An implication of the current study that was difficult to express in the paper is its potential for increasing the level of transparency and reproducibility in atmospheric retrieval research. Currently, the standard practice is to generate a family of models on the fly and use them to locate the best-fit solution in a multi-dimensional space of parameters (using, for example, Markov Chain Monte Carlo or nested sampling methods). In principle, it is possible to store this grid of models and make it publicly available, but in practice no one does it. This implies that it is, in practice, impossible to independently examine the model grid used to perform the retrieval and therefore to study the trends it displays and the (sometimes hidden) assumptions built into it.
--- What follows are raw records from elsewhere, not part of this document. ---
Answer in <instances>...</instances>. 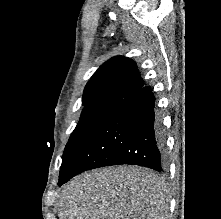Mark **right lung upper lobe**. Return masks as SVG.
Instances as JSON below:
<instances>
[{
  "label": "right lung upper lobe",
  "mask_w": 221,
  "mask_h": 219,
  "mask_svg": "<svg viewBox=\"0 0 221 219\" xmlns=\"http://www.w3.org/2000/svg\"><path fill=\"white\" fill-rule=\"evenodd\" d=\"M144 86L135 62L117 56L104 63L87 83L83 104L103 100L122 101Z\"/></svg>",
  "instance_id": "obj_1"
}]
</instances>
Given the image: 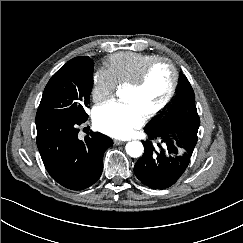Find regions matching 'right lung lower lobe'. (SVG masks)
I'll use <instances>...</instances> for the list:
<instances>
[{
	"label": "right lung lower lobe",
	"mask_w": 243,
	"mask_h": 243,
	"mask_svg": "<svg viewBox=\"0 0 243 243\" xmlns=\"http://www.w3.org/2000/svg\"><path fill=\"white\" fill-rule=\"evenodd\" d=\"M86 120L36 117L37 147L45 168L71 190L85 189L100 178L104 152L112 145L110 138L92 131L84 141L79 140L78 125Z\"/></svg>",
	"instance_id": "obj_1"
}]
</instances>
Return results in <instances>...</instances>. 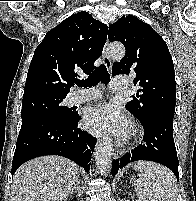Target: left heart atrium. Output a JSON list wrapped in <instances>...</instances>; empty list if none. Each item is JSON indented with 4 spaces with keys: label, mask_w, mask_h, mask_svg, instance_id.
I'll use <instances>...</instances> for the list:
<instances>
[{
    "label": "left heart atrium",
    "mask_w": 196,
    "mask_h": 201,
    "mask_svg": "<svg viewBox=\"0 0 196 201\" xmlns=\"http://www.w3.org/2000/svg\"><path fill=\"white\" fill-rule=\"evenodd\" d=\"M86 128L94 133H112L118 138L126 137L131 123L126 114L116 105L107 104L90 108L84 116Z\"/></svg>",
    "instance_id": "39dd6f15"
}]
</instances>
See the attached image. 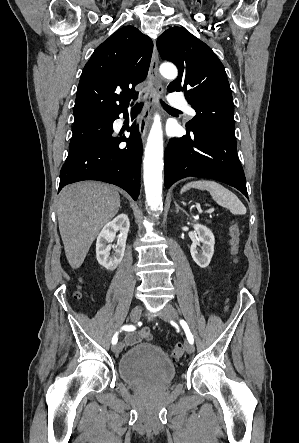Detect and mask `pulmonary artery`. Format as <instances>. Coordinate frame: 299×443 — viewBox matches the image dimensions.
Here are the masks:
<instances>
[{
    "label": "pulmonary artery",
    "mask_w": 299,
    "mask_h": 443,
    "mask_svg": "<svg viewBox=\"0 0 299 443\" xmlns=\"http://www.w3.org/2000/svg\"><path fill=\"white\" fill-rule=\"evenodd\" d=\"M168 101L172 107L184 110L190 116H193L195 114L194 110L187 105L183 95L180 93H171L168 96Z\"/></svg>",
    "instance_id": "pulmonary-artery-1"
}]
</instances>
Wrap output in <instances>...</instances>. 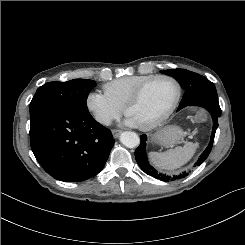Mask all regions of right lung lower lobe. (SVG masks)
Segmentation results:
<instances>
[{"label": "right lung lower lobe", "mask_w": 245, "mask_h": 245, "mask_svg": "<svg viewBox=\"0 0 245 245\" xmlns=\"http://www.w3.org/2000/svg\"><path fill=\"white\" fill-rule=\"evenodd\" d=\"M32 151L57 180L80 182L98 174L114 145L112 133L90 113L44 108L30 115Z\"/></svg>", "instance_id": "1"}]
</instances>
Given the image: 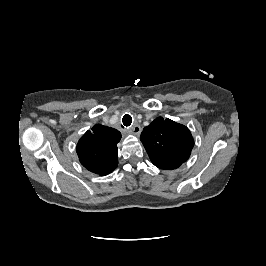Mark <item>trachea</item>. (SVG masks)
<instances>
[{
    "label": "trachea",
    "instance_id": "1",
    "mask_svg": "<svg viewBox=\"0 0 266 266\" xmlns=\"http://www.w3.org/2000/svg\"><path fill=\"white\" fill-rule=\"evenodd\" d=\"M123 125L129 127L132 124V117L129 114H125L122 118Z\"/></svg>",
    "mask_w": 266,
    "mask_h": 266
}]
</instances>
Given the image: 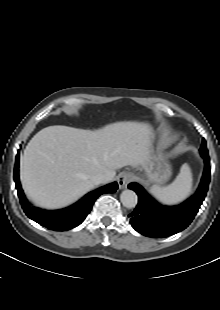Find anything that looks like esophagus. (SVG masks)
<instances>
[{
  "label": "esophagus",
  "mask_w": 220,
  "mask_h": 310,
  "mask_svg": "<svg viewBox=\"0 0 220 310\" xmlns=\"http://www.w3.org/2000/svg\"><path fill=\"white\" fill-rule=\"evenodd\" d=\"M133 180V175L131 173H121L118 178L117 182L120 189H124L127 187V185Z\"/></svg>",
  "instance_id": "esophagus-1"
}]
</instances>
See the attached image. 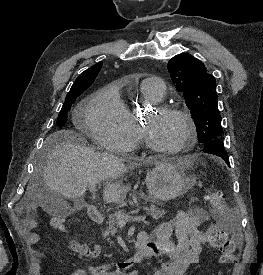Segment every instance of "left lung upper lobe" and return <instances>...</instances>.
<instances>
[{
	"instance_id": "obj_1",
	"label": "left lung upper lobe",
	"mask_w": 263,
	"mask_h": 275,
	"mask_svg": "<svg viewBox=\"0 0 263 275\" xmlns=\"http://www.w3.org/2000/svg\"><path fill=\"white\" fill-rule=\"evenodd\" d=\"M168 71L191 110L199 142L206 144L219 139L223 131L215 78L207 73L201 61L189 54L173 57L168 62Z\"/></svg>"
}]
</instances>
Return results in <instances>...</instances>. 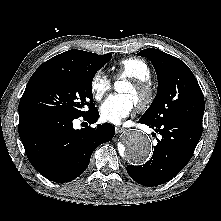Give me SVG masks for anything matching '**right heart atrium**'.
<instances>
[{
	"label": "right heart atrium",
	"instance_id": "obj_1",
	"mask_svg": "<svg viewBox=\"0 0 221 221\" xmlns=\"http://www.w3.org/2000/svg\"><path fill=\"white\" fill-rule=\"evenodd\" d=\"M111 80L101 70L97 71L91 78L90 90L96 100L101 99L110 89Z\"/></svg>",
	"mask_w": 221,
	"mask_h": 221
}]
</instances>
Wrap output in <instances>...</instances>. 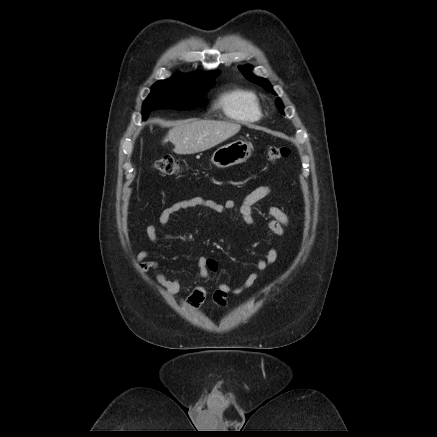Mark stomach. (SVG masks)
Listing matches in <instances>:
<instances>
[{
    "label": "stomach",
    "mask_w": 437,
    "mask_h": 437,
    "mask_svg": "<svg viewBox=\"0 0 437 437\" xmlns=\"http://www.w3.org/2000/svg\"><path fill=\"white\" fill-rule=\"evenodd\" d=\"M253 146L244 141H235L219 147L212 155L211 162L219 168H227L245 162L252 154Z\"/></svg>",
    "instance_id": "stomach-1"
}]
</instances>
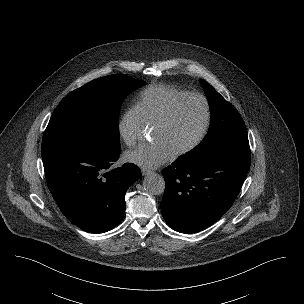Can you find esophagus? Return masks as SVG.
I'll list each match as a JSON object with an SVG mask.
<instances>
[{
	"instance_id": "obj_1",
	"label": "esophagus",
	"mask_w": 304,
	"mask_h": 304,
	"mask_svg": "<svg viewBox=\"0 0 304 304\" xmlns=\"http://www.w3.org/2000/svg\"><path fill=\"white\" fill-rule=\"evenodd\" d=\"M141 172H142V175H143V176H147V175H149V174L152 173L151 170H147V169H142Z\"/></svg>"
}]
</instances>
Random forest retrieval separates the construction of the model grid from the seeking of the best-fit solution as two separate logistical steps. This means that one can first compute a model grid, study and understand it, debug it, publish it online, etc, then use it to locate the best-fit solution afterwards. Once trained, the outcome of the random forest training can be published and used by anyone else. One can even use model grids from competing researchers without having access to the computer code that generated it. (To be clear: I do not necessarily advocate for this approach, because of my disdain of "black boxes", but it now becomes a practical possibility if one so desires it.) Another key advantage is that one does not require special hardware or software: the random forest may be trained in several minutes, using the Python programming language, on a laptop. (On Macbooks, for example, Python comes stock.) The interpretation of the spectrum takes one millisecond. It democratises the practice of science, allowing the exoplanetary atmospheres community to focus on who has the best ideas, rather than who has privileged access to software or hardware.